Re: [DISCUSSION] using NexMark for Beam

Etienne Chauchot Tue, 19 Sep 2017 07:29:53 -0700

Hi all,

I'm resuming my work on Nexmark a bit, starting to do some maintenanceon the tickets


@Reuven: I have some comments inline below.

Le 14/05/2017 à 14:29, Reuven Lax a écrit :

Great to hear! A couple of comments:

When Query 10 was written, the file-based sinks did not supported unbounded
input. Now that in Beam FileBasedSink supports windowed output files, I
think we should just rip out the custom IO code in Query 10 and replace it
with AvroIO  - this is closer to what real Beam users will do, and it will
also make it support HDFS.

+1: I updated this ticket https://issues.apache.org/jira/browse/BEAM-2856


Query 10 also tests some subtle semantics around late data - notably that
if an element from a source is not late, elements resulting from processing
that element are not late. Essentially this is a correctness test for
watermarks, and should apply to all runners IMO.

Yes I agree, but there is some ValidatesRunner tests around this, right?If not, we should create some IMHO.


WinningBids.java (used in Query6) uses a fairly awkward (and
computationally expensive) custom merging window function - largely because
Mark was trying to avoid using the state API as much as he could (at the
time there was no public state API). IMO we should rewrite WinningBids to
use state. This should result in both cleaner code, and more efficient
query.

I agree that this query is a bit awkward.
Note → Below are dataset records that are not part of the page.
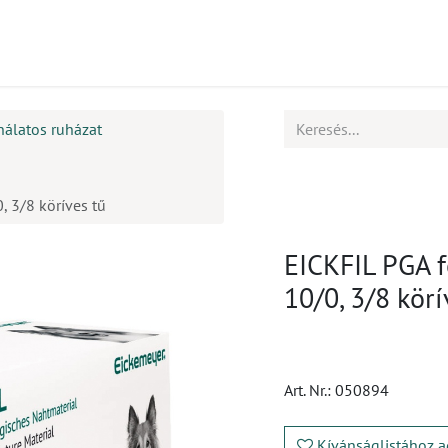
mékek
CPD
Ügyfélszolgálat
Állások
nálatos ruházat
, 3/8 köríves tű
EICKFIL PGA f
10/0, 3/8 körí
Art. Nr.:
050894
Kívánságlistához a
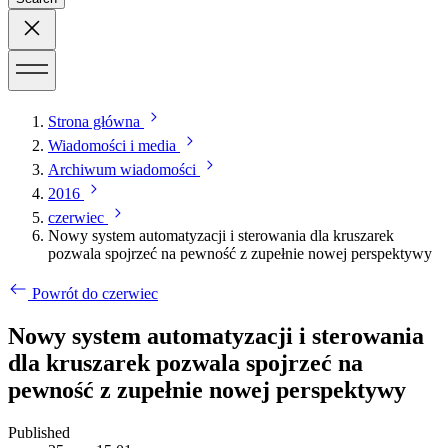
Strona główna
Wiadomości i media
Archiwum wiadomości
2016
czerwiec
Nowy system automatyzacji i sterowania dla kruszarek
pozwala spojrzeć na pewność z zupełnie nowej perspektywy
Powrót do czerwiec
Nowy system automatyzacji i sterowania
dla kruszarek pozwala spojrzeć na
pewność z zupełnie nowej perspektywy
Published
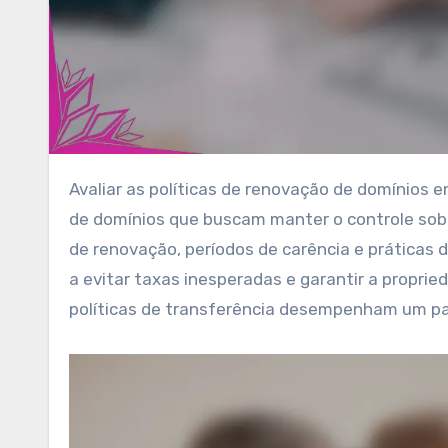
Avaliar as políticas de renovação de domínios entre os registradores dos EUA é essencial para os proprietários
de domínios que buscam manter o controle sobr
de renovação, períodos de carência e práticas 
a evitar taxas inesperadas e garantir a proprie
políticas de transferência desempenham um pap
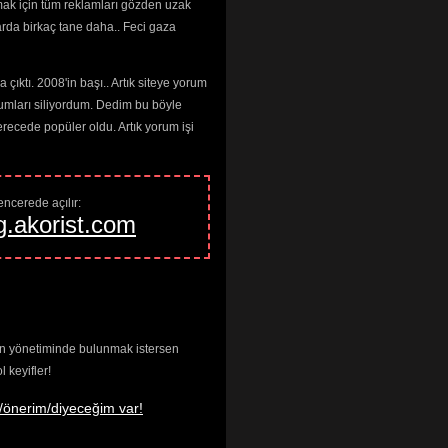
mak için tüm reklamları gözden uzak
arda birkaç tane daha.. Feci gaza
çıktı. 2008'in başı.. Artık siteye yorum
umları siliyordum. Dedim bu böyle
cede popüler oldu. Artık yorum işi
ncerede açılır: 
g.akorist.com
enin yönetiminde bulunmak istersen
keyifler!
/önerim/diyeceğim var!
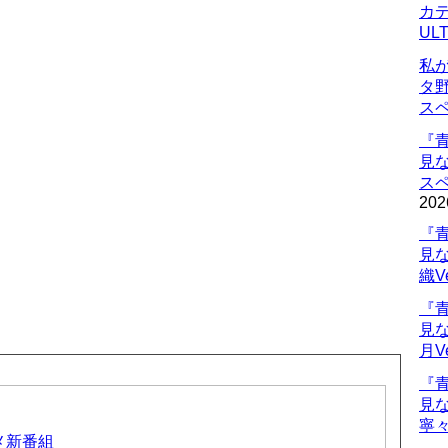
カデ
UL
私
タ
ス
『
見
ス
202
『
見
織V
『
見
月V
『
見
寧々
ニメ新番組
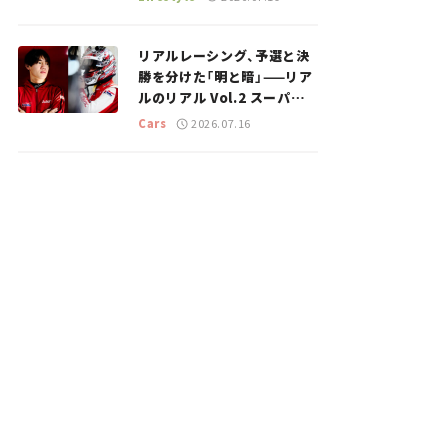
のスポットを紹介【道の駅マ
ニアの推し駅ガイド】vol.15
リアルレーシング、予選と決
勝を分けた「明と暗」——リア
ルのリアル Vol.2 スーパー
GT 2026開幕戦 岡山国際サ
Cars
2026.07.16
ーキット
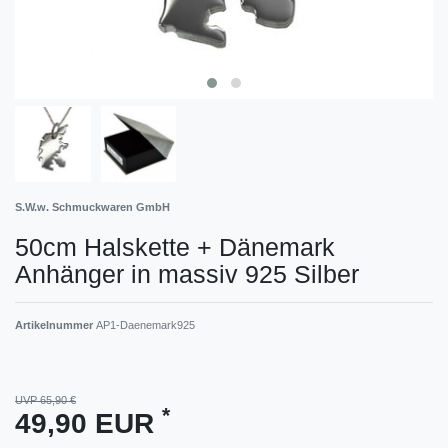
S.W.w. Schmuckwaren GmbH
50cm Halskette + Dänemark
Anhänger in massiv 925 Silber
Artikelnummer
AP1-Daenemark925
UVP 65,90 €
*
49,90 EUR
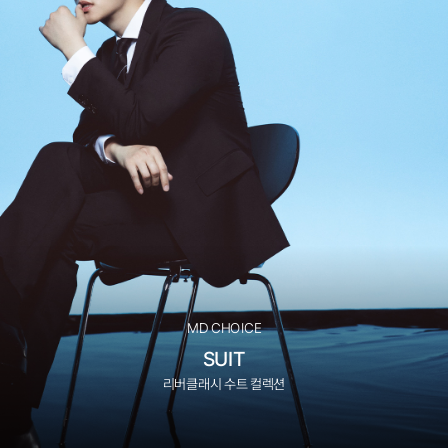
MD CHOICE
SUIT
리버클래시 수트 컬렉션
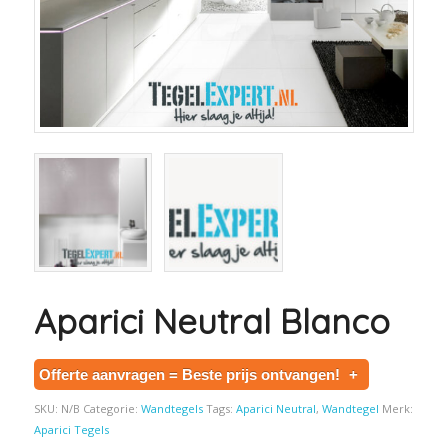
Aparici Neutral Blanco
Offerte aanvragen = Beste prijs ontvangen!
+
SKU:
N/B
Categorie:
Wandtegels
Tags:
Aparici Neutral
,
Wandtegel
Merk:
Aparici Tegels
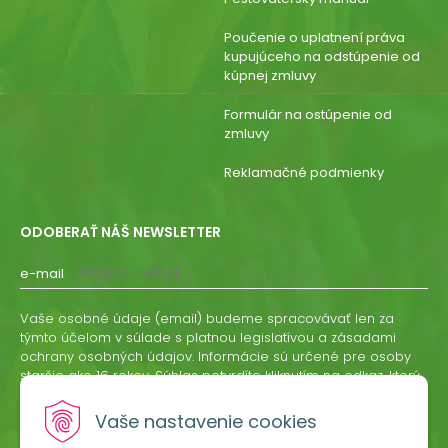
Poučenie o uplatnení práva
kupujúceho na odstúpenie od
kúpnej zmluvy
Formulár na ostúpenie od
zmluvy
Reklamačné podmienky
ODOBERAŤ NÁŠ NEWSLETTER
e-mail
Vaše osobné údaje (email) budeme spracovávať len za
týmto účelom v súlade s platnou legislatívou a zásadami
ochrany osobných údajov. Informácie sú určené pre osoby
staršie ako 16 rokov. Súhlas potvrdíte kliknutím na odkaz, ktorý
vám pošleme na váš email. Súhlas môžete kedykoľvek
odvolať písomne, emailom alebo kliknutím na odkaz z
Vaše nastavenie cookies
ktoréhokoľvek informačného emailu.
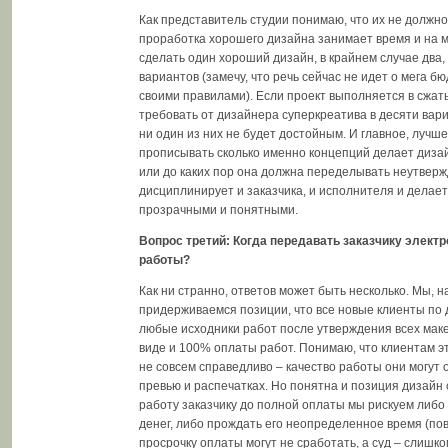
Как представитель студии понимаю, что их не должно
проработка хорошего дизайна занимает время и на м
сделать один хороший дизайн, в крайнем случае два,
вариантов (замечу, что речь сейчас не идет о мега б
своими правилами). Если проект выполняется в сжат
требовать от дизайнера суперкреатива в десяти вари
ни один из них не будет достойным. И главное, лучше
прописывать сколько именно концепций делает дизайн
или до каких пор она должна переделывать неутвер
дисциплинирует и заказчика, и исполнителя и делае
прозрачными и понятными.
Вопрос третий: Когда передавать заказчику элект
работы?
Как ни странно, ответов может быть несколько. Мы, 
придерживаемся позиции, что все новые клиенты по 
любые исходники работ после утверждения всех мак
виде и 100% оплаты работ. Понимаю, что клиентам э
не совсем справедливо – качество работы они могут 
превью и распечатках. Но понятна и позиция дизайн 
работу заказчику до полной оплаты мы рискуем либо 
денег, либо прождать его неопределенное время (по
просрочку оплаты могут не сработать, а суд – слишко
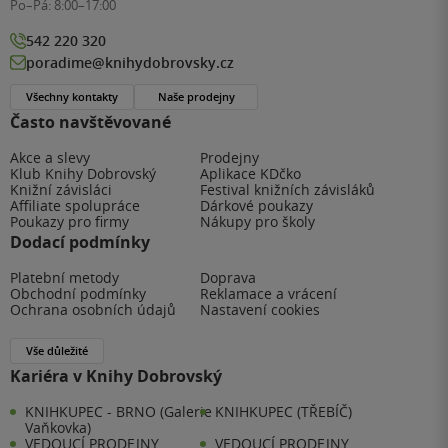
Po–Pá:
8:00–17:00
542 220 320
poradime@knihydobrovsky.cz
Všechny kontakty
Naše prodejny
Často navštěvované
Akce a slevy
Prodejny
Klub Knihy Dobrovský
Aplikace KDčko
Knižní závisláci
Festival knižních závisláků
Affiliate spolupráce
Dárkové poukazy
Poukazy pro firmy
Nákupy pro školy
Dodací podmínky
Platební metody
Doprava
Obchodní podmínky
Reklamace a vrácení
Ochrana osobních údajů
Nastavení cookies
Vše důležité
Kariéra v Knihy Dobrovský
KNIHKUPEC - BRNO (Galerie
KNIHKUPEC (TŘEBÍČ)
Vaňkovka)
VEDOUCÍ PRODEJNY
VEDOUCÍ PRODEJNY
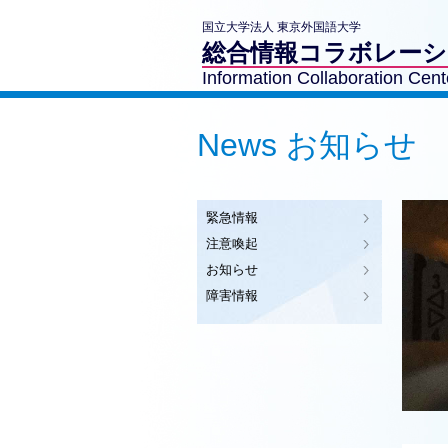
国立大学法人 東京外国語大学
総合情報コラボレー
Information Collaboration Cent
News お知らせ
緊急情報
注意喚起
お知らせ
障害情報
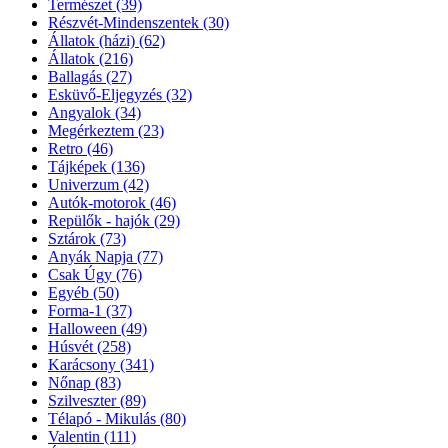
Természet
(39)
Részvét-Mindenszentek
(30)
Állatok (házi)
(62)
Állatok
(216)
Ballagás
(27)
Esküvő-Eljegyzés
(32)
Angyalok
(34)
Megérkeztem
(23)
Retro
(46)
Tájképek
(136)
Univerzum
(42)
Autók-motorok
(46)
Repülők - hajók
(29)
Sztárok
(73)
Anyák Napja
(77)
Csak Úgy
(76)
Egyéb
(50)
Forma-1
(37)
Halloween
(49)
Húsvét
(258)
Karácsony
(341)
Nőnap
(83)
Szilveszter
(89)
Télapó - Mikulás
(80)
Valentin
(111)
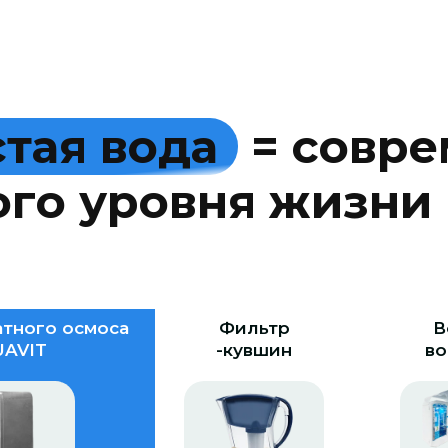
с
т
а
я
в
о
д
а
=
с
о
в
р
е
о
г
о
у
р
о
в
н
я
ж
и
з
н
и
тного осмоса
Фильтр
В
AVIT
-кувшин
во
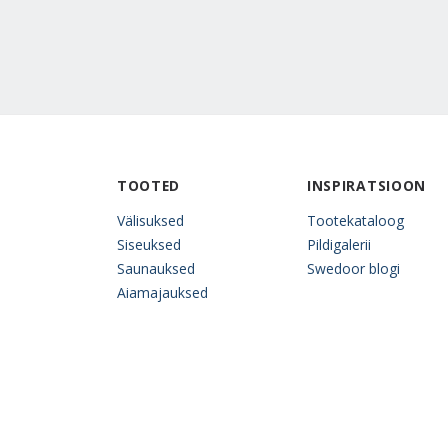
TOOTED
INSPIRATSIOON
Välisuksed
Tootekataloog
Siseuksed
Pildigalerii
Saunauksed
Swedoor blogi
Aiamajauksed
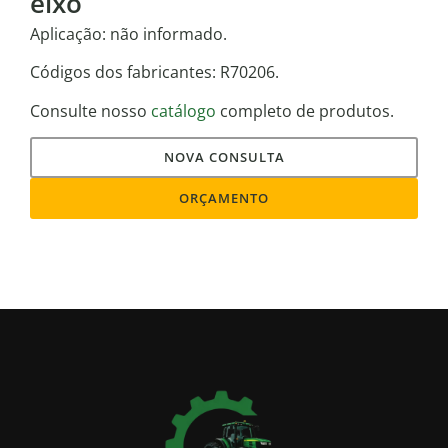
eixo
Aplicação: não informado.
Códigos dos fabricantes: R70206.
Consulte nosso
catálogo
completo de produtos.
NOVA CONSULTA
ORÇAMENTO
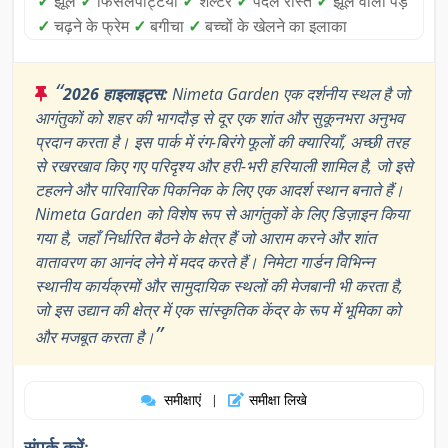
✓
झूले
✓
फिसलपट्टियाँ
✓
शेल्टर
✓
पैदल रास्ते
✓
झूले वाला पेड़
✓
चढ़ने के फ्रेम
✓
बगीचा
✓
बच्चों के खेलने का इलाका
“
2026 हाइलाइट्स:
Nimeta Garden एक दर्शनीय स्थल है जो
आगंतुकों को शहर की भागदौड़ से दूर एक शांत और सुकूनभरा अनुभव
प्रदान करता है। इस पार्क में रंग-बिरंगे फूलों की क्यारियाँ, अच्छी तरह
से रखरखाव किए गए परिदृश्य और हरी-भरी हरियाली शामिल है, जो इसे
टहलने और पारिवारिक पिकनिक के लिए एक आदर्श स्थान बनाते हैं।
Nimeta Garden को विशेष रूप से आगंतुकों के लिए डिज़ाइन किया
गया है, जहाँ निर्धारित बैठने के क्षेत्र हैं जो आराम करने और शांत
वातावरण का आनंद लेने में मदद करते हैं। निमेटा गार्डन विभिन्न
स्थानीय कार्यक्रमों और सामुदायिक स्थलों की मेजबानी भी करता है,
जो इस उद्यान की क्षेत्र में एक सांस्कृतिक केंद्र के रूप में भूमिका को
”
और मजबूत करता है।
समीक्षाएं
समीक्षा लिखे
|
संपर्क करें:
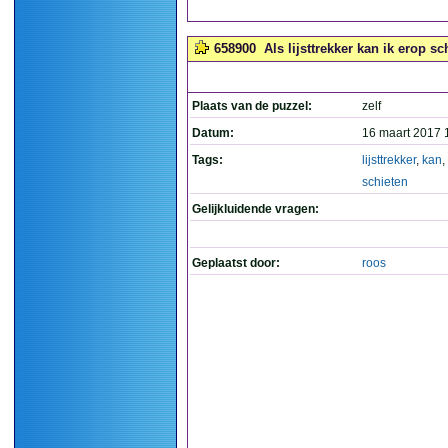
658900
Als lijsttrekker kan ik erop sch
Plaats van de puzzel:
zelf
Datum:
16 maart 2017 
Tags:
lijsttrekker
,
kan
,
schieten
Gelijkluidende vragen:
Geplaatst door:
roos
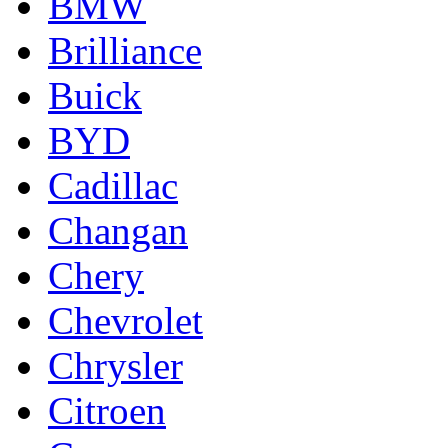
BMW
Brilliance
Buick
BYD
Cadillac
Changan
Chery
Chevrolet
Chrysler
Citroen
But it is the only one in thequery set that illustrates custom window merging. There is already query3 that illustrates the use of state API (I migrated it to use state APIafter Mark released it). Even if there is now a ValidatesRunner test oncustom window merging ([1]), I believe it could be useful to keepWinningBids as it is to serve as benchmark of custom window merging inthe runners.


WDYT?

[1]https://github.com/apache/beam/blob/c65aca07faf7b8c4dabe6cae7b5b52286d2b25b1/sdks/java/core/src/test/java/org/apache/beam/sdk/transforms/windowing/WindowTest.java#L591


Best,
Etienne


Reuven

On Sun, May 14, 2017 at 3:09 AM, Ismaël Mejía <ieme...@gmail.com> wrote:

Hello,

Thanks Etienne for opening the Pull Request and starting the
discussion for the review process. I also want to thank publicly all
the people that somehow contributed to this:

- Mark Shields and the original people at google who worked at nexmark
for contributing this in the first place.
- Etienne because his work and constant help really improved the
status of the queries, your work on query 3 was really nice, and also
for the hard work of helping me test all the queries with all the
runners and ping the runner maintainers for fixes.
- Aviem/Amit for all the help to solve the issues with the spark
runner whose support is now almost feature complete (even in
streaming!).
- Aljoscha/Jinsong for the fix to merge IntervalWindowFn and for
quickly adding the support for metrics.
- Thomas Groh and Kenneth for fixing some needed parts in Direct
Runner + answering our questions on the State/Timer API.
- JB and the talend crew for all the feedback and help to run in our
benchmark cluster.
- And of course the rest of the Beam community :)

Some comments:

- This does not need to have a feature branch since we have been
working on this in a fork for months now and with the stable API we
can simply do a traditional PR review. Of course the review is a bit
bigger so we expect it to take some time, but I hope we can get some
quick progress once FSR is out.

- We need a hand from the google guys, for the moment we have tested
all the queries in all the runners, but not in the Dataflow runner
because we don't have access to it (well we have but not with the
freedom that you guys have to run the benchmark at will), so if we can
get some access that would be nice or if this is not possible, it
would be nice if some of you guys help us test/report any given issue
on this runner,

- We also have to decide the future of some features, this is probably
independent of the current PR and part of the evolution of Nexmark on
Beam:

-- There are still some pending things that can be improved even after
the review once in master, e.g. we have for the moment only synthetic
sources but the original version took also data from Pubsub, we have
to define the correct scope for this and given the case also add other
sources, e.g. Kafka, HDFS.

-- Query 10 is really oriented to testing Google Runner/IOs specific
features, so we have to decide what to do with this one, maybe
mirroring it with Kafka/HDFS to have something equivalent in the
Apache world.

This is all for now, I am really glad that this is finally happening
and I hope this soon gets merged.

Ismaël

On Fri, May 12, 2017 at 6:07 PM, Lukasz Cwik <lc...@google.com.invalid>
wrote:

I think these are valuable enough that we should get them into

apache/master

On Fri, May 12, 2017 at 4:34 AM, Jean-Baptiste Onofré <j...@nanthrax.net>
wrote:

Hi,

PR or even a feature branch could work. Up to you.

Regards
JB


On 05/12/2017 10:55 AM, Etienne Chauchot wrote:

Hi guys,

I wanted to let you know that I have just submitted a PR around

NexMark.

This is
a port of the NexMark queries to Beam, to be used as integration tests.
This can also be used as A-B testing (no-regression or performance
comparison
between 2 versions of the same engine or of the same runner)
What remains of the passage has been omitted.